Let’s make sense of what we are seeing on the screen. You will have a date and time entry for when the log was created, followed by Puppet (debug): PROFILE to let us know that this is a profiling debug log entry.

Inside the square brackets you will see apply or, if you are running this on a Puppet master, you’ll see a seemingly random number. This number represents the compilation transaction ID; you need this because multiple catalogs can be compiled at the same time. The number provides an easy way to follow just one catalog compile in the logs. If you are running puppet apply, you will see only apply, since no more than one catalog will be compiled for the node on which you are currently running puppet apply.

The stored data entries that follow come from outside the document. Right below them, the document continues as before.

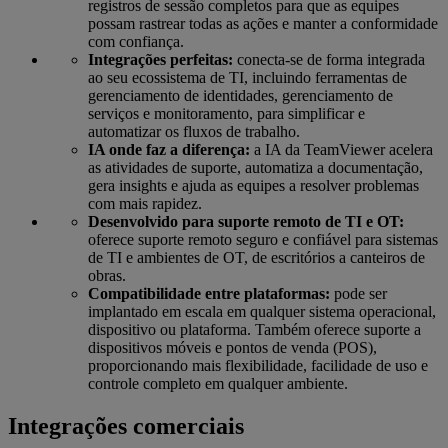
registros de sessão completos para que as equipes
possam rastrear todas as ações e manter a conformidade
com confiança.
Integrações perfeitas:
conecta-se de forma integrada
ao seu ecossistema de TI, incluindo ferramentas de
gerenciamento de identidades, gerenciamento de
serviços e monitoramento, para simplificar e
automatizar os fluxos de trabalho.
IA onde faz a diferença:
a IA da TeamViewer acelera
as atividades de suporte, automatiza a documentação,
gera insights e ajuda as equipes a resolver problemas
com mais rapidez.
Desenvolvido para suporte remoto de TI e OT:
oferece suporte remoto seguro e confiável para sistemas
de TI e ambientes de OT, de escritórios a canteiros de
obras.
Compatibilidade entre plataformas:
pode ser
implantado em escala em qualquer sistema operacional,
dispositivo ou plataforma. Também oferece suporte a
dispositivos móveis e pontos de venda (POS),
proporcionando mais flexibilidade, facilidade de uso e
controle completo em qualquer ambiente.
Integrações comerciais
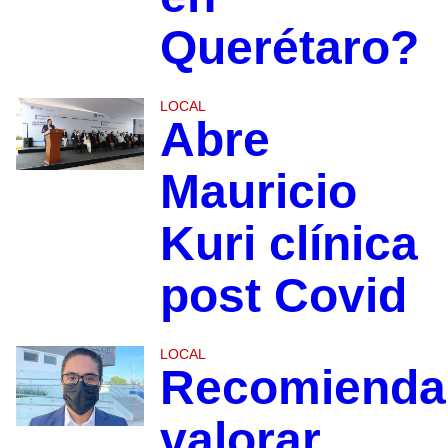
Querétaro?
LOCAL
Abre
Mauricio
Kuri clínica
post Covid
LOCAL
Recomienda
valorar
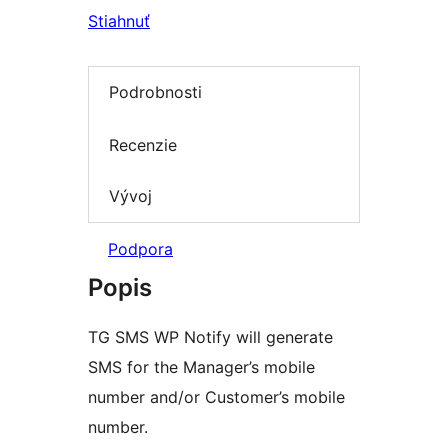
Stiahnuť
Podrobnosti
Recenzie
Vývoj
Podpora
Popis
TG SMS WP Notify will generate
SMS for the Manager’s mobile
number and/or Customer’s mobile
number.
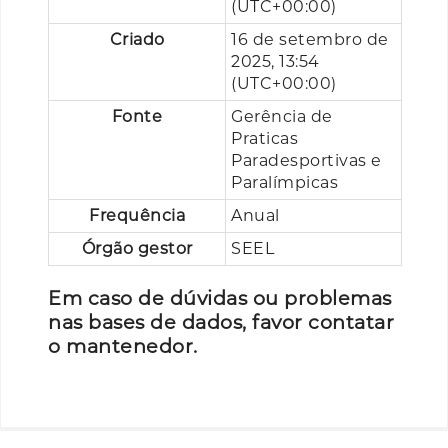
(UTC+00:00)
Criado
16 de setembro de
2025, 13:54
(UTC+00:00)
Fonte
Gerência de
Praticas
Paradesportivas e
Paralímpicas
Frequência
Anual
Órgão gestor
SEEL
Em caso de dúvidas ou problemas
nas bases de dados, favor contatar
o mantenedor.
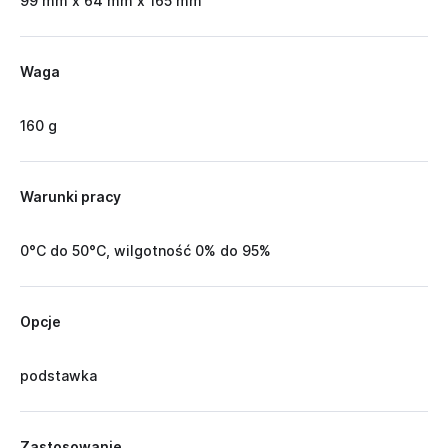
99 mm x 64 mm x 165 mm
Waga
160 g
Warunki pracy
0°C do 50°C, wilgotność 0% do 95%
Opcje
podstawka
Zastosowanie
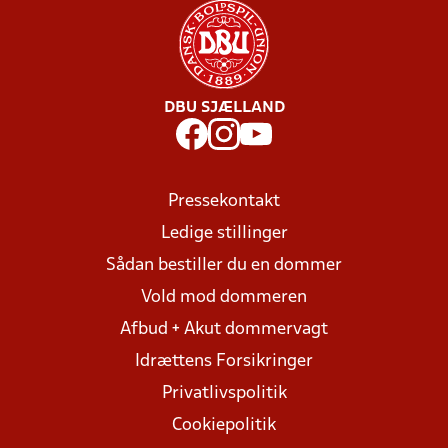
DBU SJÆLLAND
Pressekontakt
Ledige stillinger
Sådan bestiller du en dommer
Vold mod dommeren
Afbud + Akut dommervagt
Idrættens Forsikringer
Privatlivspolitik
Cookiepolitik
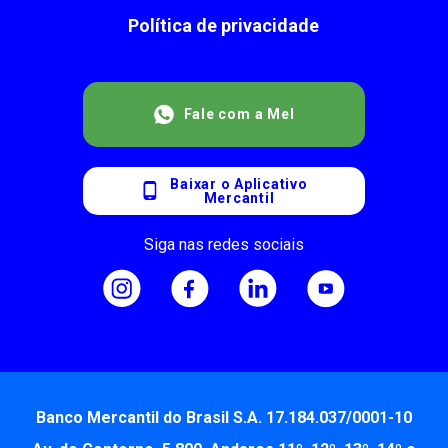
Política de privacidade
Fale com a Mel
Baixar o Aplicativo
Mercantil
Siga nas redes sociais
Banco Mercantil do Brasil S.A. 17.184.037/0001-10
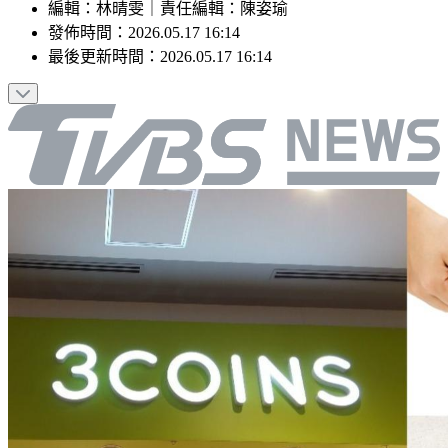
編輯
：
林晴雯
｜
責任編輯
：
陳姿瑜
發佈時間：
2026.05.17 16:14
最後更新時間：
2026.05.17 16:14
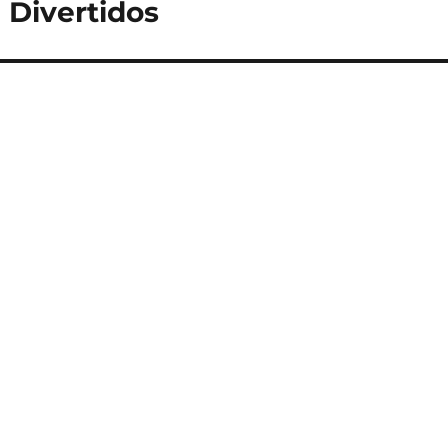
a Divertidos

After the transaction ID, you see some numbers with dots between them. These numbers show you the path that Puppet has followed to get to a particular action, and how the various pieces of profiling output relate to each other. The numbers will almost always start with 1, and then numbers like 1.1 and 1.1.1 show that you’re looking deeper down in the tree. You may see this tree grow very large if you are calling the include() function often in a lot of places.

Next to the transaction ID will be the action that the compiler performed. This could be a number of things — for example, whether an include function was called, or the Heira function. You can also see when resources are evaluated. Finally, at the very end of the line is the wall-clock time that the step took (always in seconds).

Now you can profile each of your manifest compilations to see where things are slowing down, whether in template rendering, a custom function, or a built-in function, and decide where it makes sense to optimize.

We at Puppet Labs are very interested in seeing real-world profile data to help us improve Puppet for you and other users. If you are interested in helping us out, you can run the script we wrote to gather profile data, generate a file, and send it to us at britt@puppetlabs.com. The script will also gather some hardware facts about the system from Facter, show whether any external node classifiers are being used, and roughly how many nodes are being managed in the installation. After we analyze data we receive from our community, we will have a good idea of where we can focus our efforts to make the best improvements for everyone using Puppet.

If you are interested in helping, check out the Puppet master profiler on GitHub. And if you would like to know more about profiling Puppet, we encourage you to join the discussion in #puppet and #puppet-dev on freenode.

Britt Gresham is an associate software engineer at Puppet Labs. Andy Parker contributed to this blog post.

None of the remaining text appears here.